Ideally, MyEnum::byName('foo') should resolve normally.

marc-mabe commented 4 years ago

Thanks for reporting!

I don't think supporting private const would be correct here. That this enumeration impl. is based on constants is just a workaround for the lack of native enum in PHP. If you think of native enumeration an enumerator available for it's enumeration doesn't make sense to me.

What we can do is changing the error to be more meaningful in this case.

Ocramius commented 4 years ago

Effectively, all I care for are the named ctors provided by this library, the instance methods, and the restrictions imposed (singleton-ish instances, serialization, etc), while the constants are not part of the API of any of these enumerable types.

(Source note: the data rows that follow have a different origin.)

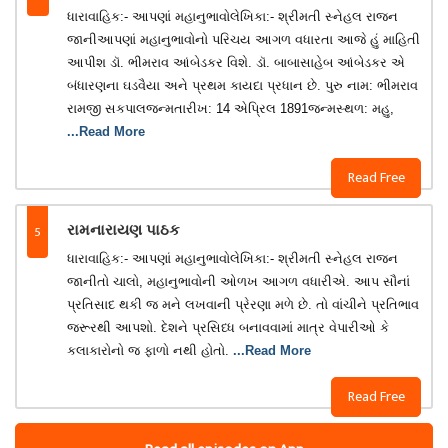
ધારાવાહિક:- આપણાં મહાનુભાવોલેખિકા:- શ્રીમતી સ્નેહલ રાજન
જાનીઆપણાં મહાનુભાવોનો પરિચય આગળ વધારતા આજે હું માહિતી
આપીશ ડૉ. ભીમરાવ આંબેડકર વિશે. ડૉ. બાબાસાહેબ આંબેડકર એ
બંધારણના ઘડવૈયા અને પ્રથમ કાયદા પ્રધાન છે. પુરુ નામ: ભીમરાવ
રામજી સકપાલજન્મતારીખ: 14 એપ્રિલ 1891જન્મસ્થળ: મહુ,
...Read More
Read Free
5
રામનારાયણ પાઠક
ધારાવાહિક:- આપણાં મહાનુભાવોલેખિકા:- શ્રીમતી સ્નેહલ રાજન
જાનીતો ચાલો, મહાનુભાવોની ઓળખ આગળ વધારીએ. આપ સૌનાં
પ્રતિસાદ થકી જ મને લખવાની પ્રેરણા મળે છે. તો વાંચીને પ્રતિભાવ
જરૂરથી આપશો. દેશને પ્રસિધ્ધ બનાવવામાં માત્ર વેપારીઓ કે
કલાકારોનો જ ફાળો નથી હોતો.
...Read More
Read Free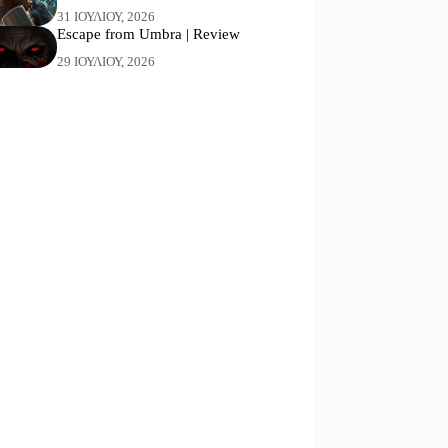
31 ΙΟΥΛΊΟΥ, 2026
Escape from Umbra | Review
29 ΙΟΥΛΊΟΥ, 2026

marc-mabe commented 4 years ago

I'm not sure I understand correctly. Please could you make an example or explain in more detail what you are trying to do.

Ocramius commented 4 years ago

It really is quite simple:

/**
 * @method static self lax()
 * @method static self fra()
 */
class FlightDestinations extends Enum
{
    private const LAX = 'LAX';
    private const FRA = 'FRA';
}

 // legal: 
$destination = FlightDestinations::lax();
// illegal: indicates that consumer/developer is trying to push around strings,
//          whilst we should keep `FlightDestinations` as object as much as possible
$destination = FlightDestinations::LAX;

The fix is quite simple BTW: instead of using a \defined() call, we can check the class constants via reflection (or by looking into the cache, after it is populated).

I'm aware that marking them as private won't disallow ->getValue() calls, but I'd still wish to remove this one use-case that will come from auto-completion by less experienced devs :+1:

marc-mabe commented 4 years ago

I see where you are coming from now. But I still don't think this would be a good idea and it would also be a BC break.

E.g.

Some use a private const to define a default enumerator and add a getter for that.

I sometimes use private constants where I map enumerators to something else as long it's logical related.

Ocramius commented 4 years ago

I see: indeed think about the BC break (and just noticed that the constants are filtered for being public to be considered enumerators).

I think I will have to live with the limitation or design my own implementation then, thanks!